[Page-level text extractions]
———

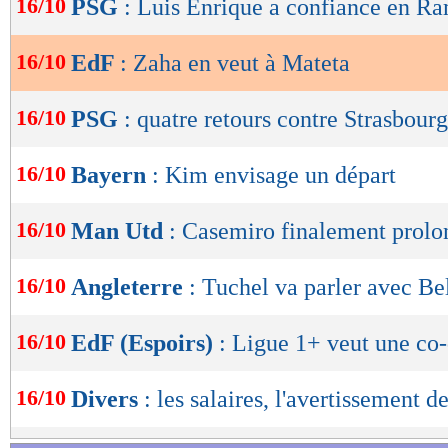
16/10
PSG
: Luis Enrique a confiance en R
de
lecture
16/10
EdF
: Zaha en veut à Mateta
OK
16/10
PSG
: quatre retours contre Strasbourg
16/10
Bayern
: Kim envisage un départ
16/10
Man Utd
: Casemiro finalement prolo
16/10
Angleterre
: Tuchel va parler avec B
16/10
EdF (Espoirs)
: Ligue 1+ veut une co-
16/10
Divers
: les salaires, l'avertissement d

———

Going through the records above line by line, count those that hold the word "veut", and answer with the number only.

2